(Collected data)
============

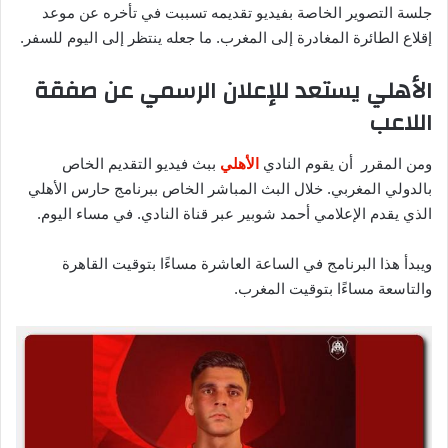
جلسة التصوير الخاصة بفيديو تقديمه تسببت في تأخره عن موعد
إقلاع الطائرة المغادرة إلى المغرب. ما جعله ينتظر إلى اليوم للسفر.
الأهلي يستعد للإعلان الرسمي عن صفقة
اللاعب
ومن المقرر أن يقوم النادي
الأهلي
ببث فيديو التقديم الخاص
بالدولي المغربي. خلال البث المباشر الخاص ببرنامج حارس الأهلي
الذي يقدم الإعلامي أحمد شوبير عبر قناة النادي. في مساء اليوم.
ويبدأ هذا البرنامج في الساعة العاشرة مساءًا بتوقيت القاهرة
والتاسعة مساءًا بتوقيت المغرب.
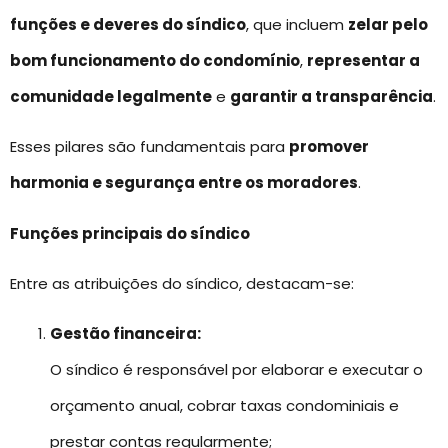
funções e deveres do síndico
, que incluem
zelar pelo
bom funcionamento do condomínio
,
representar a
comunidade legalmente
e
garantir a transparência
.
Esses pilares são fundamentais para
promover
harmonia e segurança entre os moradores
.
Funções principais do síndico
Entre as atribuições do síndico, destacam-se:
Gestão financeira:
O síndico é responsável por elaborar e executar o
orçamento anual, cobrar taxas condominiais e
prestar contas regularmente;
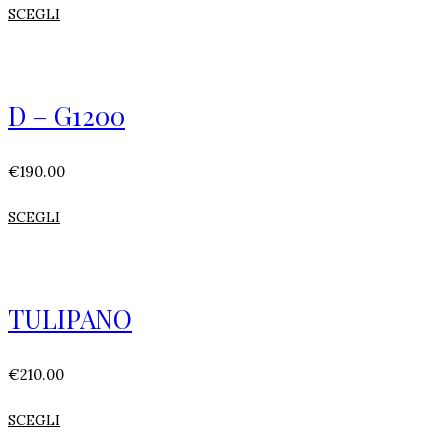
SCEGLI
D – G1200
€
190.00
SCEGLI
TULIPANO
€
210.00
SCEGLI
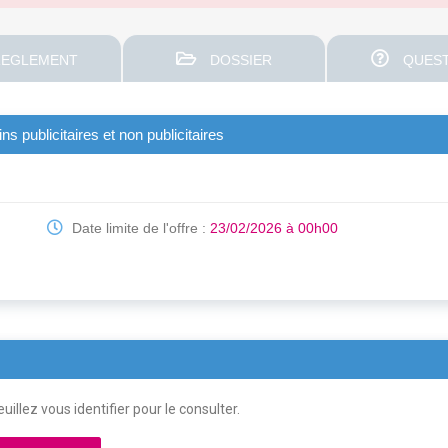
EGLEMENT
DOSSIER
QUEST
s publicitaires et non publicitaires
Date limite de l'offre :
23/02/2026 à 00h00
uillez vous identifier pour le consulter.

============

(WHAT IS REQUIRED):
Hand back the records above exactly as they are, pictures excluded.

(ANSWER TO THE EXERCISE):
جلسة التصوير الخاصة بفيديو تقديمه تسببت في تأخره عن موعد
إقلاع الطائرة المغادرة إلى المغرب. ما جعله ينتظر إلى اليوم للسفر.
الأهلي يستعد للإعلان الرسمي عن صفقة
اللاعب
ومن المقرر أن يقوم النادي
الأهلي
ببث فيديو التقديم الخاص
بالدولي المغربي. خلال البث المباشر الخاص ببرنامج حارس الأهلي
الذي يقدم الإعلامي أحمد شوبير عبر قناة النادي. في مساء اليوم.
ويبدأ هذا البرنامج في الساعة العاشرة مساءًا بتوقيت القاهرة
والتاسعة مساءًا بتوقيت المغرب.
funções e deveres do síndico
, que incluem
zelar pelo
bom funcionamento do condomínio
,
representar a
comunidade legalmente
e
garantir a transparência
.
Esses pilares são fundamentais para
promover
harmonia e segurança entre os moradores
.
Funções principais do síndico
Entre as atribuições do síndico, destacam-se:
Gestão financeira:
O síndico é responsável por elaborar e executar o
orçamento anual, cobrar taxas condominiais e
prestar contas regularmente;
SCEGLI
D – G1200
€
190.00
SCEGLI
TULIPANO
€
210.00
SCEGLI
EGLEMENT
DOSSIER
QUEST
s publicitaires et non publicitaires
Date limite de l'offre :
23/02/2026 à 00h00
uillez vous identifier pour le consulter.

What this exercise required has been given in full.